La mobilità dei capitali crea un ambiente di vasi rapidamente comunicanti: se a livello mondiale prevale l’abbondanza di liquidità, i singoli Paesi che cerchino di prosciugarne gli eccessi avranno difficoltà perché ogni aumento dei loro tassi di interesse attirerà fondi dall’estero. Viceversa, in un periodo di austerità monetaria, chi espande vede fuggire la moneta che crea.

Una nuova Bretton Woods?

All Tokyo evening newspapers give front page banners on President Nixon's latest step to defend the U.S. economy announced in a tv-radio speech. (AP Photo/Naokazu Oinuma)
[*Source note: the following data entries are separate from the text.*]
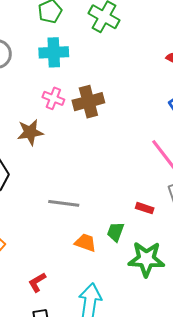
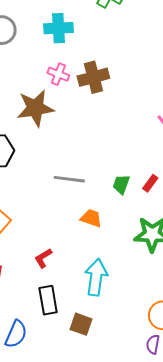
brown star: (30, 132) -> (35, 108), size x1.4
red rectangle: (145, 208) -> (150, 183), turned -72
green trapezoid: (115, 232) -> (121, 184), moved

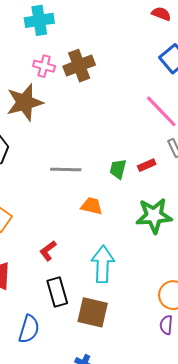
red rectangle: (150, 183) -> (147, 165), turned 36
brown square: (81, 324) -> (93, 312), size x1.4

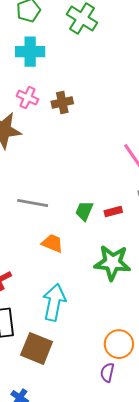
brown cross: (79, 66) -> (62, 103), size x0.7

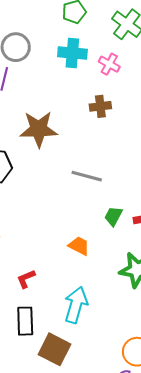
pink cross: (28, 98) -> (109, 64), moved
gray line: (33, 203) -> (87, 176), moved

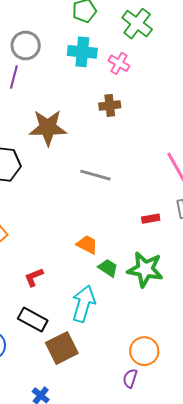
green trapezoid: (113, 216) -> (108, 268), moved, turned 95
black rectangle: (25, 321) -> (33, 319), turned -60
brown square: (55, 349) -> (62, 348), turned 36

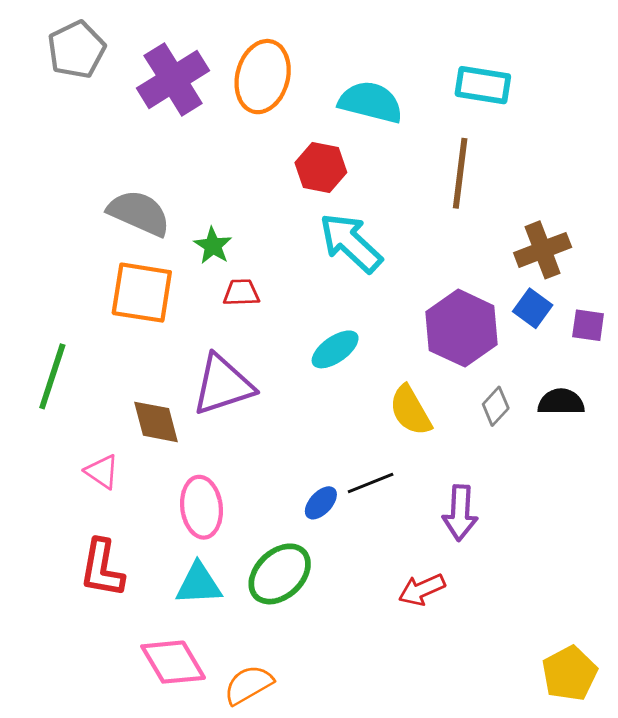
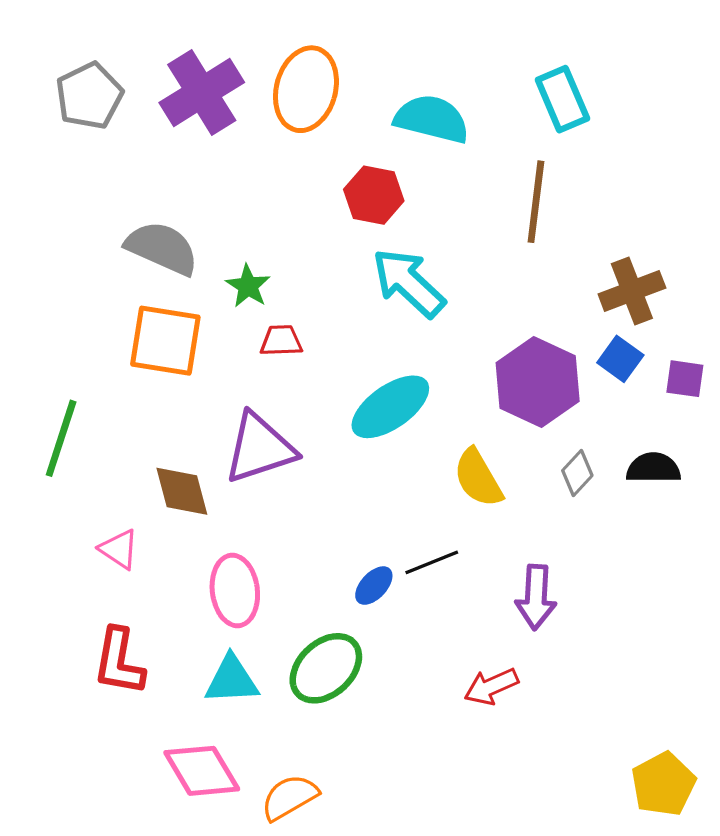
gray pentagon: (76, 50) -> (89, 96), moved
cyan rectangle: (483, 85) -> (562, 99), turned 58
cyan ellipse: (335, 349) -> (390, 407), size x1.4

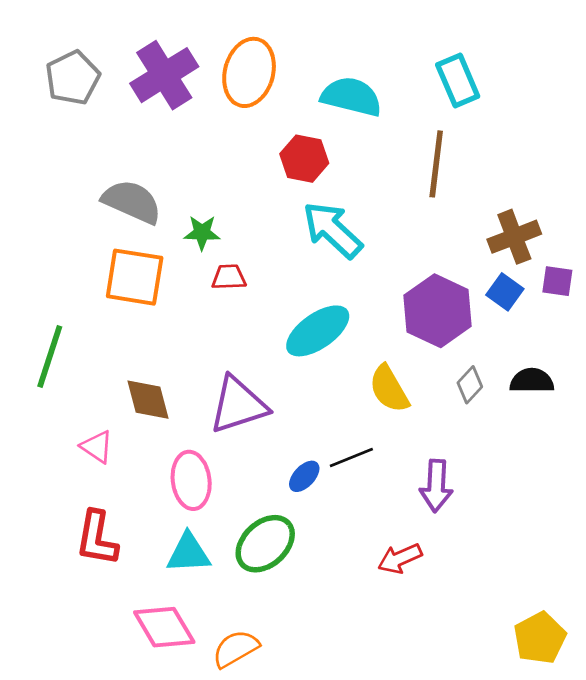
green star: (248, 286) -> (202, 233), turned -30
purple square: (685, 379) -> (557, 281), moved
purple triangle: (260, 448) -> (238, 405), moved

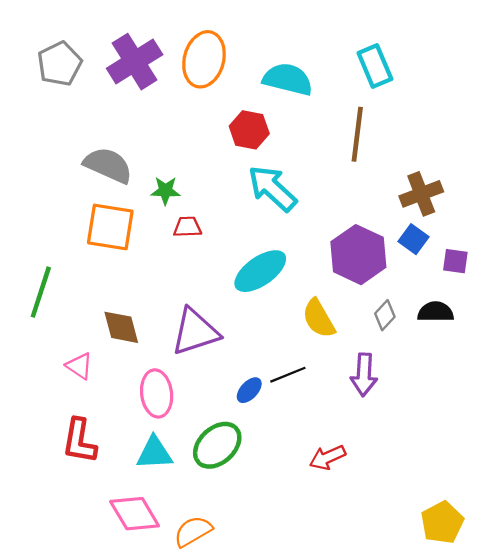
purple square: (557, 281) -> (455, 261), moved
purple arrow: (436, 486) -> (364, 375), moved

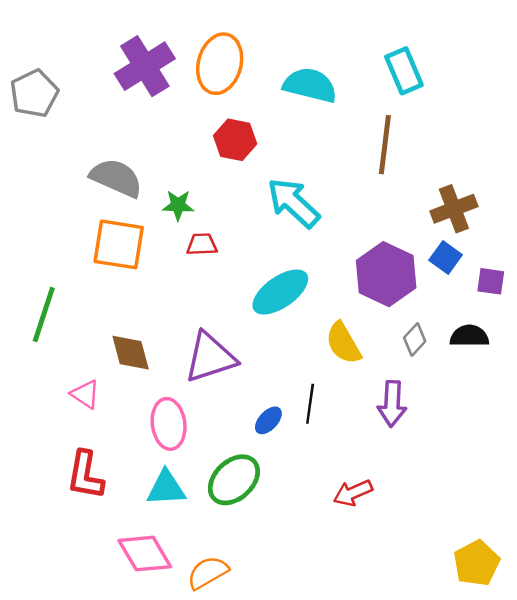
gray pentagon: (60, 64) -> (34, 93), moved
red hexagon: (249, 130) -> (235, 140), moved
black line: (288, 375) -> (310, 404), turned -60

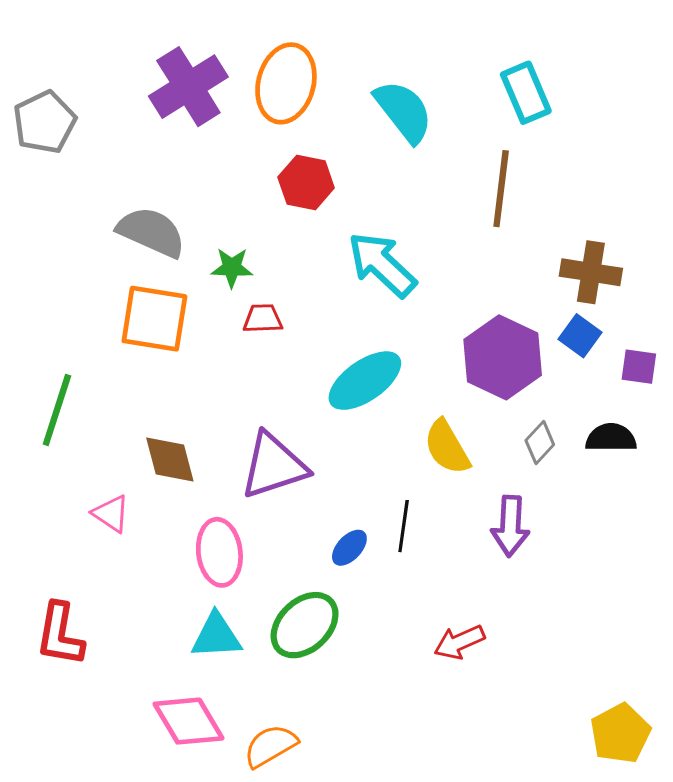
cyan semicircle: (310, 85) -> (404, 111), turned 38
brown cross: (454, 209) -> (591, 272), turned 30
red L-shape: (85, 475) -> (60, 634), moved

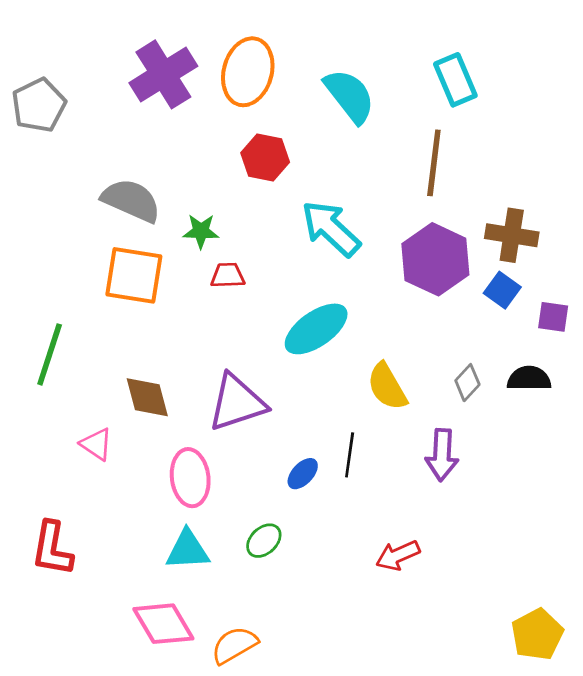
purple hexagon: (503, 357) -> (435, 259), moved
green ellipse: (305, 625) -> (264, 541), size x0.6

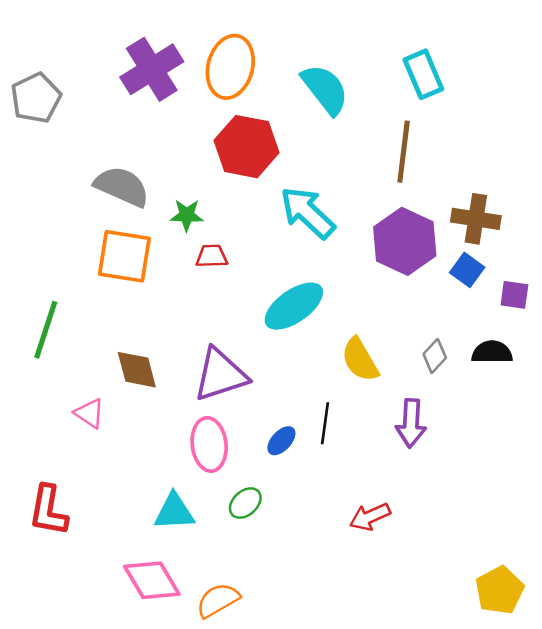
red hexagon: (265, 158) -> (247, 147), size x1.4
pink ellipse: (190, 478) -> (209, 444), moved

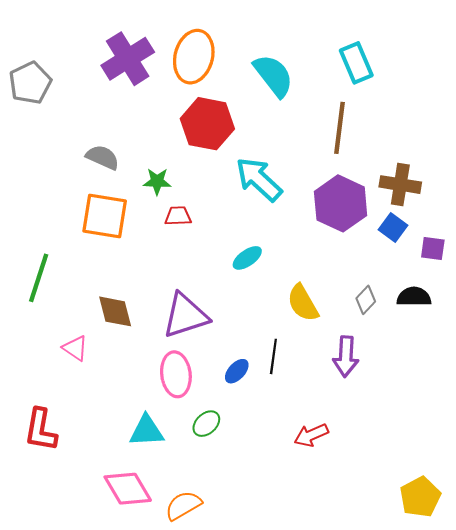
gray semicircle: (122, 186) -> (103, 157), size x0.7
cyan ellipse: (294, 306) -> (247, 258), size x0.6

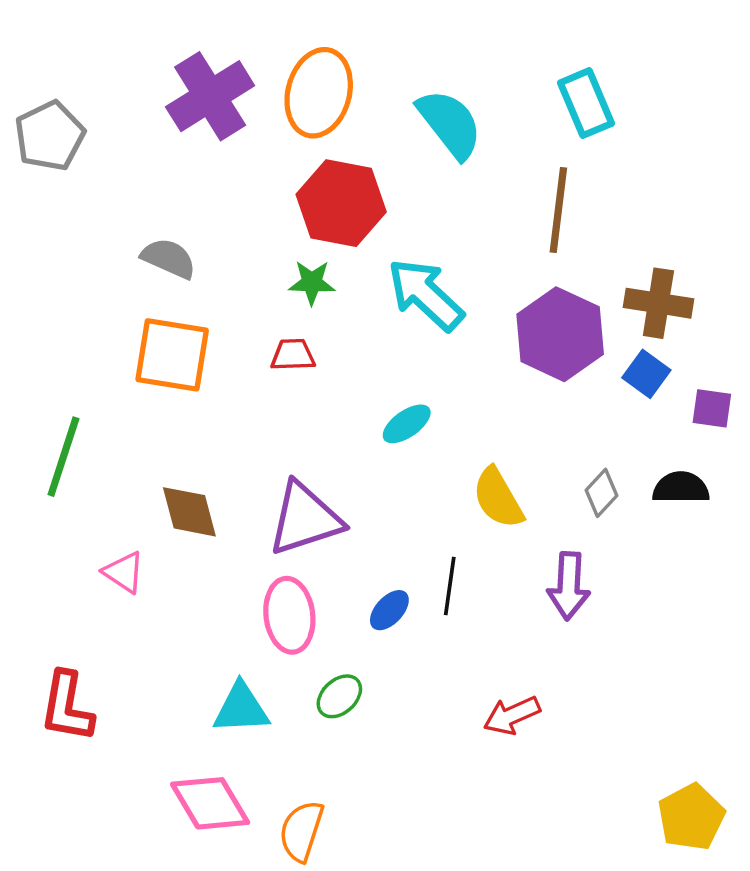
green star: (157, 181) -> (312, 282), moved
orange semicircle: (183, 505) -> (301, 831), turned -42

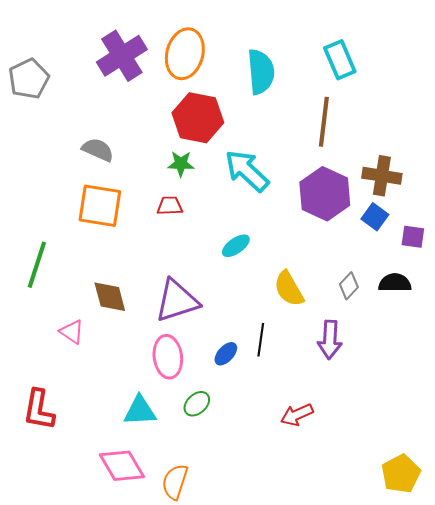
cyan semicircle: (450, 124) -> (261, 72), turned 33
Coi vasi comunicanti dei movimenti di capitali, i paesi monetariamente più potenti dominano le politiche monetarie degli altri. Gli Stati Uniti non hanno perso l’influenza che avevano sulle condizioni monetarie mondiali quando il dollaro era ufficialmente al centro del sistema di Bretton Woods. Sono loro anche oggi che guidano le sorti monetarie del mondo. Se si rafforzasse l’eurozona e crescesse l’importanza monetaria della Cina, la situazione sarebbe più controversa ma potrebbe diventare più instabile.

A meno che non si torni a una versione aggiornata dei “cambi fissi”: cioè un forte, esplicito, trasparente coordinamento delle politiche delle banche centrali, sia nel fissare i tassi di interesse e nel decidere la creazione di liquidità, mantenendo inflazione moderata e finanza stabile, sia nel regolare le attività globali degli intermediari bancari e finanziari, i loro rischi, la trasparenza e la correttezza delle loro operazioni, i loro sistemi di pagamento e i loro sviluppi digitali. Nulla osterebbe a chiamare “nuova Bretton Woods” questo maggior sforzo di coordinamento, che riconoscerebbe l’avvenuta globalizzazione finanziaria, andrebbe guidato dal G20, dovrebbe superare i mandati nazionali delle banche centrali obbligandole a tener conto delle ripercussioni mondiali delle loro decisioni nonché anche alle condizioni e alle esigenze delle economie emergenti e dei paesi sottosviluppati. Ma occorre vista lunga: Bretton Woods fu pensata fin dal 1942, quando infuriava la guerra mondiale e i banchieri centrali, per parlarsi, traversavano l’Atlantico rischiando non solo per le sue onde.